Efficiency. Snapshots require no space at the moment of creation. Space is only consumed when data is changed.
Manageability. A backup strategy based on snapshots is easy to configure and manage because snapshots are a native part of the storage OS. If the storage system is powered on, it is ready to create backups.
Scalability. Up to 1024 backups of a single container of files and LUNs can be preserved. For complex datasets, multiple containers of data can be protected by a single, consistent set of snapshots.
Performance is unaffected, whether data is prorected by 1024 snapshots or none.

Although many storage vendors offer snapshot technology, the Snapshot technology within ONTAP is unique and offers significant benefits to enterprise application and database environments:

Snapshot copies are part of the underlying Write-Anywhere File Layout (WAFL). They are not an add-on or external technology. This simplifies management because the storage system is the backup system.
Snapshot copies do not affect performance, except for some edge cases such as when so much data is stored in snapshots that the underlying storage system fills up.
The term "consistency group" is often used to refer to a grouping of storage objects that are managed as a consistent collection of data. A snapshot of a particular AFF volume constitutes consistency group backup.
Furthermore, multiple AFF volumes or ASA LUNs/namespaces can be easily bonded together as a consistency group, with data protection policies applied as a single unit.

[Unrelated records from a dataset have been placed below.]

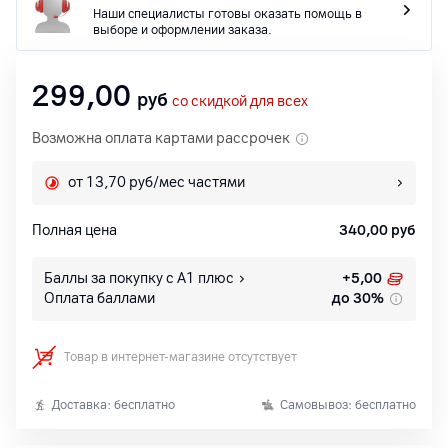
Наши специалисты готовы оказать помощь в
выборе и оформлении заказа.
299,00
руб
со скидкой для всех
Возможна оплата картами рассрочек
от 13,70 руб/мес частями
Полная цена
340,00
руб
Баллы за покупку с А1 плюс
+
5,00
Оплата баллами
до 30%
Товар в интернет-магазине отсутствует
Доставка: бесплатно
Самовывоз: бесплатно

ONTAP snapshots also scale better than competing technology. Customers can store 5, 50, or 500 snapshots without affecting performance. The maximum number of snapshots currently allowed in an AFF volume or ASA LUN/namespace is 1024. If additional snapshot retention is required, there are options to cascade snapshots.

As a result, protecting a dataset hosted on ONTAP is simple and highly scalable. Backups do not require movement of data, therefore a backup strategy can be tailored to the needs of the business rather than the limitations of network transfer rates, large number of tape drives, or disk staging areas.

Is a snapshot a backup?

One commonly asked question about the use of snapshots as a data protection strategy is the fact that the "real" data and the snapshot data are located on the same drives. Loss of those drives would result in the loss of both the primary data and the backup.

This is a valid concern. Local snapshots are used for day-to-day backup and recovery needs, and in that respect the snapshot is a backup. Close to 99% of all recovery scenarios in NetApp environments rely on snapshots to meet even the most aggressive RTO requirements.

Local snapshots should, however, never be the only backup strategy, which is why NetApp offers technology such as SnapMirror and SnapVault replication to quickly and efficiently replicate snapshots to an independent set of drives. In a properly architected solution with snapshots plus snapshot replication, the use of tape can be minimized to perhaps a quarterly archive or eliminated entirely.

Snapshot-based backups

There are many options for using ONTAP Snapshot copies to protect your data, and snapshots are the basis for many other ONTAP features, including replication, disaster recovery, and cloning. A complete description of snapshot technology is beyond the scope of this document, but the following sections provide a general overview.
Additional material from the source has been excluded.